Penyanyi dan pencipta lagu, Kunto Aji ibaratkan sebagai pemain-pemain sebuah tim sepak bola yang dicurangi dan memberikan perlawanan dengan cara berbeda.
Satu kubu menghendaki perubahan aturan yang tidak solutif, sementara satu kubu masih mencoba menyuarakan keluhan lewat perbaikan birokrasi yang sesuai ketentuan dalam undang-undang.
Dalam sudut pandang Kunto Aji, cara kedua kubu menyuarakan perlawanan atas ketidakadilan yang bertahun-tahun mereka hadapi sebenarnya sah-sah saja.
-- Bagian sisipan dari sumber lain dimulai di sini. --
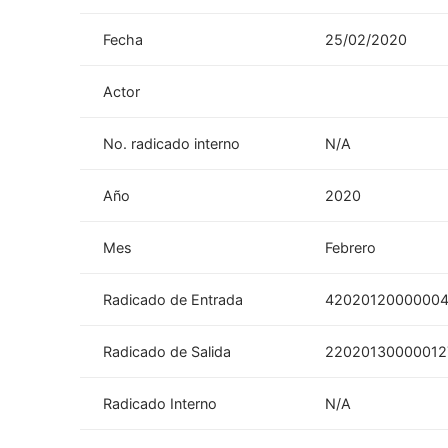
Fecha
25/02/2020
Actor
No. radicado interno
N/A
Año
2020
Mes
Febrero
Radicado de Entrada
4202012000000
Radicado de Salida
22020130000012
Radicado Interno
N/A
Masalahnya, perbedaan cara kedua kubu pada akhirnya malah menimbulkan konflik internal dan mereka yang jadi sumber kekisruhan terkesan tidak berusaha mengambil tindakan penyelesaian.
Salah satu sumber kekisruhan yang Kunto Aji adalah LMK atau LMKN, yang dalam analoginya digambarkan sebagai wasit curang yang merugikan kedua kubu berseteru.
Masalah utama kisruh perizinan lagu sendiri bermuara dari dua pasal tumpang tindih dalam Undang-Undang Nomor 28 Tahun 2014 tentang Hak Cipta.